-- Opening Marker --

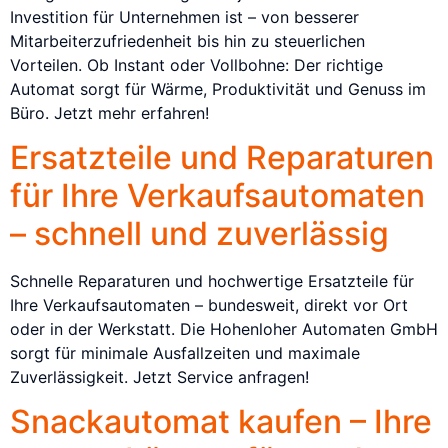
Investition für Unternehmen ist – von besserer
Mitarbeiterzufriedenheit bis hin zu steuerlichen
Vorteilen. Ob Instant oder Vollbohne: Der richtige
Automat sorgt für Wärme, Produktivität und Genuss im
Büro. Jetzt mehr erfahren!
Ersatzteile und Reparaturen
für Ihre Verkaufsautomaten
– schnell und zuverlässig
Schnelle Reparaturen und hochwertige Ersatzteile für
Ihre Verkaufsautomaten – bundesweit, direkt vor Ort
oder in der Werkstatt. Die Hohenloher Automaten GmbH
sorgt für minimale Ausfallzeiten und maximale
Zuverlässigkeit. Jetzt Service anfragen!
Snackautomat kaufen – Ihre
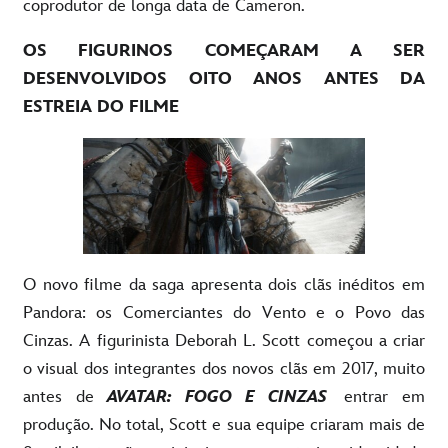
coprodutor de longa data de Cameron.
OS FIGURINOS COMEÇARAM A SER
DESENVOLVIDOS OITO ANOS ANTES DA
ESTREIA DO FILME
O novo filme da saga apresenta dois clãs inéditos em
Pandora: os Comerciantes do Vento e o Povo das
Cinzas. A figurinista Deborah L. Scott começou a criar
o visual dos integrantes dos novos clãs em 2017, muito
antes de
AVATAR: FOGO E CINZAS
entrar em
produção. No total, Scott e sua equipe criaram mais de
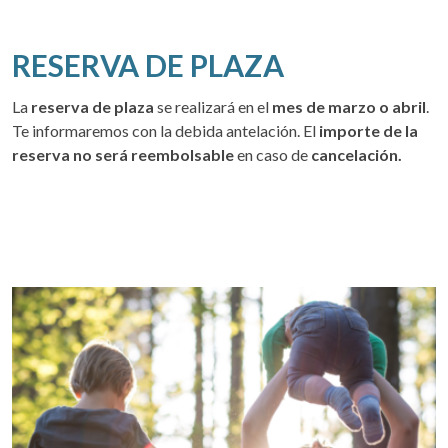
RESERVA DE PLAZA
La
reserva de plaza
se realizará en el
mes de marzo o abril
.
Te informaremos con la debida antelación. El
importe de la
reserva no será reembolsable
en caso de
cancelación.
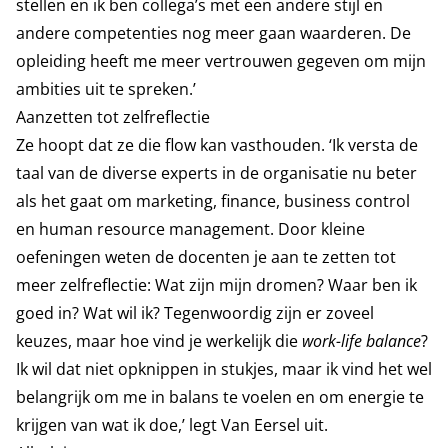
stellen en ik ben collega’s met een andere stijl en
andere competenties nog meer gaan waarderen. De
opleiding heeft me meer vertrouwen gegeven om mijn
ambities uit te spreken.’
Aanzetten tot zelfreflectie
Ze hoopt dat ze die flow kan vasthouden. ‘Ik versta de
taal van de diverse experts in de organisatie nu beter
als het gaat om marketing, finance, business control
en human resource management. Door kleine
oefeningen weten de docenten je aan te zetten tot
meer zelfreflectie: Wat zijn mijn dromen? Waar ben ik
goed in? Wat wil ik? Tegenwoordig zijn er zoveel
keuzes, maar hoe vind je werkelijk die
work-life balance
?
Ik wil dat niet opknippen in stukjes, maar ik vind het wel
belangrijk om me in balans te voelen en om energie te
krijgen van wat ik doe,’ legt Van Eersel uit.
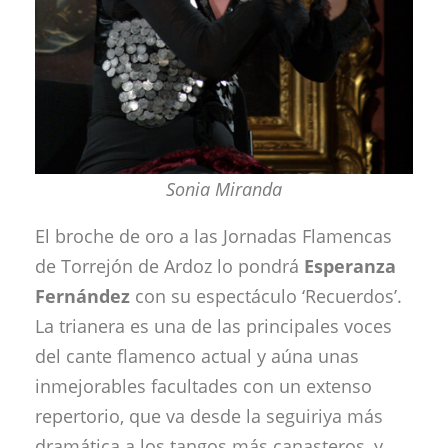
Sonia Miranda
El broche de oro a las Jornadas Flamencas
de Torrejón de Ardoz lo pondrá
Esperanza
Fernández
con su espectáculo ‘Recuerdos’.
La trianera es una de las principales voces
del cante flamenco actual y aúna unas
inmejorables facultades con un extenso
repertorio, que va desde la seguiriya más
dramática a los tangos más canasteros, y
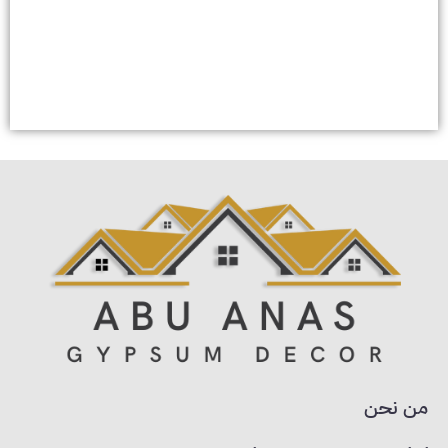
من نحن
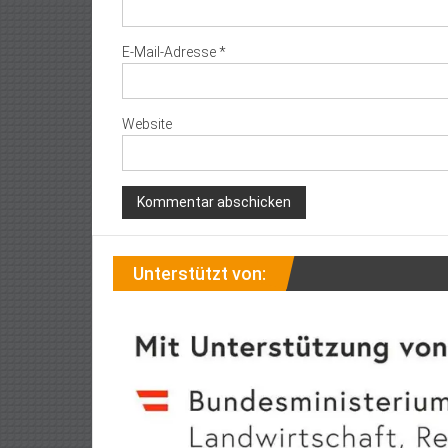
E-Mail-Adresse
*
Website
Unterstützt von:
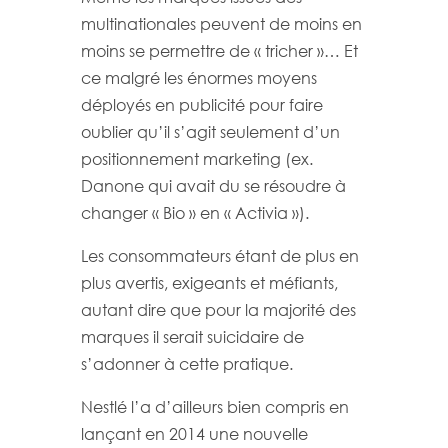
multinationales peuvent de moins en
moins se permettre de « tricher »… Et
ce malgré les énormes moyens
déployés en publicité pour faire
oublier qu’il s’agit seulement d’un
positionnement marketing (ex.
Danone qui avait du se résoudre à
changer « Bio » en « Activia »).
Les consommateurs étant de plus en
plus avertis, exigeants et méfiants,
autant dire que pour la majorité des
marques il serait suicidaire de
s’adonner à cette pratique.
Nestlé l’a d’ailleurs bien compris en
lançant en 2014 une nouvelle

-- Closing Marker --

* _Task description_:
Pictures aren't part of the copy; return each record above exactly.

* _Exercise answer_:
Investition für Unternehmen ist – von besserer
Mitarbeiterzufriedenheit bis hin zu steuerlichen
Vorteilen. Ob Instant oder Vollbohne: Der richtige
Automat sorgt für Wärme, Produktivität und Genuss im
Büro. Jetzt mehr erfahren!
Ersatzteile und Reparaturen
für Ihre Verkaufsautomaten
– schnell und zuverlässig
Schnelle Reparaturen und hochwertige Ersatzteile für
Ihre Verkaufsautomaten – bundesweit, direkt vor Ort
oder in der Werkstatt. Die Hohenloher Automaten GmbH
sorgt für minimale Ausfallzeiten und maximale
Zuverlässigkeit. Jetzt Service anfragen!
Snackautomat kaufen – Ihre
coprodutor de longa data de Cameron.
OS FIGURINOS COMEÇARAM A SER
DESENVOLVIDOS OITO ANOS ANTES DA
ESTREIA DO FILME
O novo filme da saga apresenta dois clãs inéditos em
Pandora: os Comerciantes do Vento e o Povo das
Cinzas. A figurinista Deborah L. Scott começou a criar
o visual dos integrantes dos novos clãs em 2017, muito
antes de
AVATAR: FOGO E CINZAS
entrar em
produção. No total, Scott e sua equipe criaram mais de
RESERVA DE PLAZA
La
reserva de plaza
se realizará en el
mes de marzo o abril
.
Te informaremos con la debida antelación. El
importe de la
reserva no será reembolsable
en caso de
cancelación.
stellen en ik ben collega’s met een andere stijl en
andere competenties nog meer gaan waarderen. De
opleiding heeft me meer vertrouwen gegeven om mijn
ambities uit te spreken.’
Aanzetten tot zelfreflectie
Ze hoopt dat ze die flow kan vasthouden. ‘Ik versta de
taal van de diverse experts in de organisatie nu beter
als het gaat om marketing, finance, business control
en human resource management. Door kleine
oefeningen weten de docenten je aan te zetten tot
meer zelfreflectie: Wat zijn mijn dromen? Waar ben ik
goed in? Wat wil ik? Tegenwoordig zijn er zoveel
keuzes, maar hoe vind je werkelijk die
work-life balance
?
Ik wil dat niet opknippen in stukjes, maar ik vind het wel
belangrijk om me in balans te voelen en om energie te
krijgen van wat ik doe,’ legt Van Eersel uit.
Sonia Miranda
El broche de oro a las Jornadas Flamencas
de Torrejón de Ardoz lo pondrá
Esperanza
Fernández
con su espectáculo ‘Recuerdos’.
La trianera es una de las principales voces
del cante flamenco actual y aúna unas
inmejorables facultades con un extenso
repertorio, que va desde la seguiriya más
dramática a los tangos más canasteros, y
من نحن
E-Mail-Adresse
*
Website
Unterstützt von:
multinationales peuvent de moins en
moins se permettre de « tricher »… Et
ce malgré les énormes moyens
déployés en publicité pour faire
oublier qu’il s’agit seulement d’un
positionnement marketing (ex.
Danone qui avait du se résoudre à
changer « Bio » en « Activia »).
Les consommateurs étant de plus en
plus avertis, exigeants et méfiants,
autant dire que pour la majorité des
marques il serait suicidaire de
s’adonner à cette pratique.
Nestlé l’a d’ailleurs bien compris en
lançant en 2014 une nouvelle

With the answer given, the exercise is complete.